> WORK ITEM:
Please filter the entries for the word "from" and copy every line that has it.

+++++

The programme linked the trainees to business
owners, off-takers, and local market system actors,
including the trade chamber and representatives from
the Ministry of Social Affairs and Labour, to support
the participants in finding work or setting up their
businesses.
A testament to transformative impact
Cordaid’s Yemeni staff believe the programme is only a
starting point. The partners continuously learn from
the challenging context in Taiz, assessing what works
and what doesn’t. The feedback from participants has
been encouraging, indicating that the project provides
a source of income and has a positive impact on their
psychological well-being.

+++++

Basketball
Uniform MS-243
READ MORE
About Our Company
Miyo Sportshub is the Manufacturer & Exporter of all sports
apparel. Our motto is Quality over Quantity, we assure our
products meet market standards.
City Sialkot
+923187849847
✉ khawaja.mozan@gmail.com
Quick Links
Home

+++++

> EXPECTED ANSWER:
including the trade chamber and representatives from
starting point. The partners continuously learn from
and what doesn’t. The feedback from participants has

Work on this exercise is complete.